■ **Activity**: Find the word "VMware" in the listing below. Copy every line that has it.
# # # #
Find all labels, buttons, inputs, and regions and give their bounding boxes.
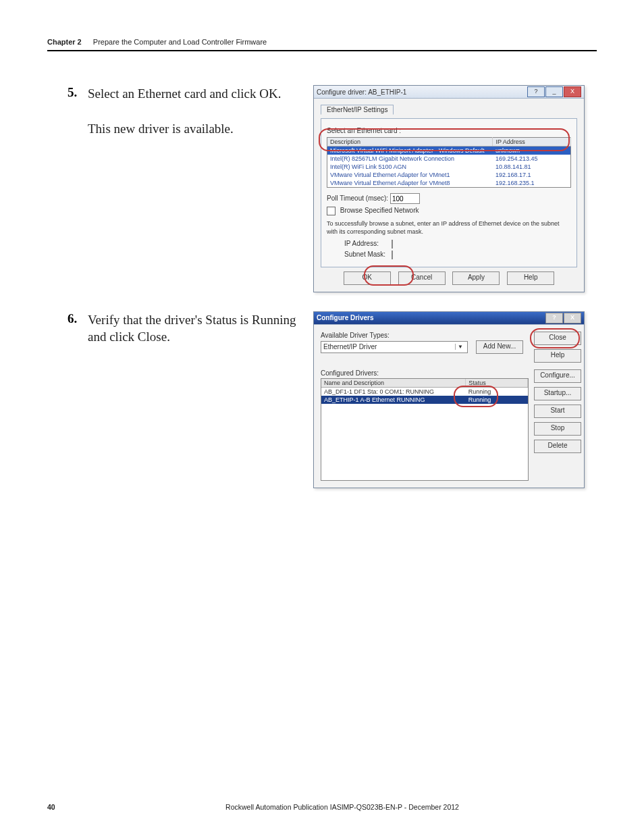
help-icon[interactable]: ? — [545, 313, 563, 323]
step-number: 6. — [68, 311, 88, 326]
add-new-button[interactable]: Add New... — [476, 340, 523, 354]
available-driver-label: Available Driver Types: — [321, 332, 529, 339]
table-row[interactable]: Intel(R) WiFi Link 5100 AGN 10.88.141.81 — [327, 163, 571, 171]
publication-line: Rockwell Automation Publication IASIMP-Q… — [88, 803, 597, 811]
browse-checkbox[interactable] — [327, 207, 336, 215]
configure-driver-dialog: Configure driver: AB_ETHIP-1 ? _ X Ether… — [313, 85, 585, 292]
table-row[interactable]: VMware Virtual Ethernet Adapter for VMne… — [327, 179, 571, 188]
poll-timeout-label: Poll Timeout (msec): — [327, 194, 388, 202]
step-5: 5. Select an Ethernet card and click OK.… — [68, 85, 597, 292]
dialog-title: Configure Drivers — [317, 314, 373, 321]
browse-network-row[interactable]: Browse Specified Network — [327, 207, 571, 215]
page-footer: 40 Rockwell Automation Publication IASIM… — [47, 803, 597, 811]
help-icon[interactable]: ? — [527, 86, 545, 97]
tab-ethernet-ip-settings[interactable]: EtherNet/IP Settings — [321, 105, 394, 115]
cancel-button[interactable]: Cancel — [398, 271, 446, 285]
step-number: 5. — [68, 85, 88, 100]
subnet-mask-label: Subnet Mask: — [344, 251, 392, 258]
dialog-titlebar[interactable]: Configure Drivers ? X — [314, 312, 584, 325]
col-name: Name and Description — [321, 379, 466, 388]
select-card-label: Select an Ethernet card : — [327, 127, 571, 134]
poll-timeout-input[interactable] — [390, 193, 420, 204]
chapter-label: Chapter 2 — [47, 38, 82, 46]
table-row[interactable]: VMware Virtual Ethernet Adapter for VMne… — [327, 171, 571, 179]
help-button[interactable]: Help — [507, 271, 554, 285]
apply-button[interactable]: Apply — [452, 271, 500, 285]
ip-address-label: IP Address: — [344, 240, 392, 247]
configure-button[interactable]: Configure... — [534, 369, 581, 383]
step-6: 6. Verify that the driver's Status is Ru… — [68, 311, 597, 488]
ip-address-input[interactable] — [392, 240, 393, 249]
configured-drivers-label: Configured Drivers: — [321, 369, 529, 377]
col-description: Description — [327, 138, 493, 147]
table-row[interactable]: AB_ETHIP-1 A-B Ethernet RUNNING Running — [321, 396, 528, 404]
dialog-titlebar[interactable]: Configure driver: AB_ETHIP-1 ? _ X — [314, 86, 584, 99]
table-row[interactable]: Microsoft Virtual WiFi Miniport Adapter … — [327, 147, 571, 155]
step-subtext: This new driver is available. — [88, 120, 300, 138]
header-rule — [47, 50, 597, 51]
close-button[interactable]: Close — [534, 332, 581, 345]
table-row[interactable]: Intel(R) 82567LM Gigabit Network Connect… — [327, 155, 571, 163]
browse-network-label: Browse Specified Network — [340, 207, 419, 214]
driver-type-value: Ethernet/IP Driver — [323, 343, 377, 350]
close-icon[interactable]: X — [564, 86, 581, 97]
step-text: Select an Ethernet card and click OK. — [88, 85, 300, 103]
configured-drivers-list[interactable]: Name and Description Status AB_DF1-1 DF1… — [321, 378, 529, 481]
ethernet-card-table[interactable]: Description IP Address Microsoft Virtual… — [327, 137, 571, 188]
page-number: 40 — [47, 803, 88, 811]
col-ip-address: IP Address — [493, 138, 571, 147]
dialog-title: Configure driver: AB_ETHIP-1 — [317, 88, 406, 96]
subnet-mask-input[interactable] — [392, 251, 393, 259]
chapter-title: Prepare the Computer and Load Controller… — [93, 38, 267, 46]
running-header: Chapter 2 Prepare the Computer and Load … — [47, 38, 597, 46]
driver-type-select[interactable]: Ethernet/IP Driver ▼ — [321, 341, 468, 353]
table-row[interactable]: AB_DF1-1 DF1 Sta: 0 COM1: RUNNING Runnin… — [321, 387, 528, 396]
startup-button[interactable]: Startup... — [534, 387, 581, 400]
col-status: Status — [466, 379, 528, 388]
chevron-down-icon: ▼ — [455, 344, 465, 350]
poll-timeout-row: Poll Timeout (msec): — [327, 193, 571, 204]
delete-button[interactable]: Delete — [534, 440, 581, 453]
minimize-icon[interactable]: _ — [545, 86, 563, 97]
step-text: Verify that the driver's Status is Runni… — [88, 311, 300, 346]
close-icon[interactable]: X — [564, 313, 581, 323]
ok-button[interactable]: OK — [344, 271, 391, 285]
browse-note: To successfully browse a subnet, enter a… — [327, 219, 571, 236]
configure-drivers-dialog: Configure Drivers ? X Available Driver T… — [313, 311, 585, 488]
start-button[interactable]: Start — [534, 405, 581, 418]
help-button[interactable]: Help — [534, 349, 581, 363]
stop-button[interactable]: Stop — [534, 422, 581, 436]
# # # #
■ **Exercise result**:
table-row[interactable]: VMware Virtual Ethernet Adapter for VMne… — [327, 179, 571, 188]
table-row[interactable]: VMware Virtual Ethernet Adapter for VMne… — [327, 171, 571, 179]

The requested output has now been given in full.